Wednesday, June 10, 2009

Lessons from Chocolate Chip Cookies

Some of you may remember reading a blog I wrote just over a year ago regarding my first attempt to make chocolate chip cookies here in Brazil during my time as a volunteer at the girls’ house. Basically I struggled to find some of the ingredients and accidentally ended up using yeast rather than baking soda, and it didn’t come out looking anything like normal cookies (but the girls still ate it). Since then I have not been brave enough to try baking much of anything here in Brazil, but this week I decided to give chocolate chip cookies another try as I learned the proper words for all of the ingredients and I wanted to make something special to serve at the 15th birthday party of one of the girls in my group. I still faced the challenge of a gas oven with no temperature gauge and a few improvisations in terms of ingredients, yet by some miracle they turned out absolutely perfect! I still wasn’t sure what the girls would think of them as chocolate chip cookies basically don’t exist here. To my surprise, when the girls tried them, they were shocked that I had made them because they thought they were professionally made. They asked for the recipe and even though I told them I just got it off of the internet, they determined my cooking was good enough that I can get married. (Here in Brazil it is normal to tell a single woman she can get married if her food is good – I like to say the same to single men to single things out a bit.)
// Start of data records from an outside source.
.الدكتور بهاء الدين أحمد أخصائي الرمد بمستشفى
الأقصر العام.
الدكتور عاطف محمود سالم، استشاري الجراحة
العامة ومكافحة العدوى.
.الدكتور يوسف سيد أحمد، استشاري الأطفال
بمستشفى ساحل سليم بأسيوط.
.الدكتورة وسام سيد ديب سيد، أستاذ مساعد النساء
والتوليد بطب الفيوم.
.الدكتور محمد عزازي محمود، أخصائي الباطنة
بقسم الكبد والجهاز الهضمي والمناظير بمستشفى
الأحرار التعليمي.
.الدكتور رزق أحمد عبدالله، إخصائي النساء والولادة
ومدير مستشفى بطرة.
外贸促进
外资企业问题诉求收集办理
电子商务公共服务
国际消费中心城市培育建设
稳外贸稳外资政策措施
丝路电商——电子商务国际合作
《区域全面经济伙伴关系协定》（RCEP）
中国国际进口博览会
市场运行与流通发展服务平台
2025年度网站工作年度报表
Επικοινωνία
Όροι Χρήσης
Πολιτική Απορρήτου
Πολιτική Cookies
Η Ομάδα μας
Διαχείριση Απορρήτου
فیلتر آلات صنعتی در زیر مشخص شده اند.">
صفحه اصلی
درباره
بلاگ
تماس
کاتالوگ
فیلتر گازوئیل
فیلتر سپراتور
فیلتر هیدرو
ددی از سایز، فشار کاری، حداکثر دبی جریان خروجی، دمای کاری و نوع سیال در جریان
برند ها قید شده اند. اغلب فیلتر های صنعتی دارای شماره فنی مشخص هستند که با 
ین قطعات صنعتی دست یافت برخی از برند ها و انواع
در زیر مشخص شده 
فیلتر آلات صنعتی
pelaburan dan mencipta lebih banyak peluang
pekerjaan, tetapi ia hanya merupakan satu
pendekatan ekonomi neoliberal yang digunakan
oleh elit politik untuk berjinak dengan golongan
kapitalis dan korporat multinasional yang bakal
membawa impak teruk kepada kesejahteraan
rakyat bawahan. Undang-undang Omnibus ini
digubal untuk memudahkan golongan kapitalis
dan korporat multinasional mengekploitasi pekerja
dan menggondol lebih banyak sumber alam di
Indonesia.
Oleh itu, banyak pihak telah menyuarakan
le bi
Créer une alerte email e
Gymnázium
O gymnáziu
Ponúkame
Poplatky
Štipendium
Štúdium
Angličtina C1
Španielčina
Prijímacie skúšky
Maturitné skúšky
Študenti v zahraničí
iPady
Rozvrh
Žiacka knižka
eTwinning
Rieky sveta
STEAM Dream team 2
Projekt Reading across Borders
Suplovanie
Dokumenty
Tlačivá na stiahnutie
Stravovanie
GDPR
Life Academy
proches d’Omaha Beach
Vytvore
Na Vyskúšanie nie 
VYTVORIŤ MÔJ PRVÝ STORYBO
After the birthday party was over and the four dozen cookies had been consumed in a matter of minutes, God used this experience to speak to me about my own progress since first arriving here in Brazil. When I first got here, I didn’t know hardly anything about the language, how to find my way around the city, where to buy things, how to cook, clean, and use appliances, etc. But after a year, this is really my home now. I know how to get around the city without getting lost (most of the time!), I know how to speak the language well, I know how to use so many things that were very foreign to me at first. Something that I failed at a year ago, I not only succeeded but excelled at now! Although there are still challenges with living here and navigating in a foreign culture, I have come a really long way in the past year and am now capable of mastering things I was completely clueless regarding before.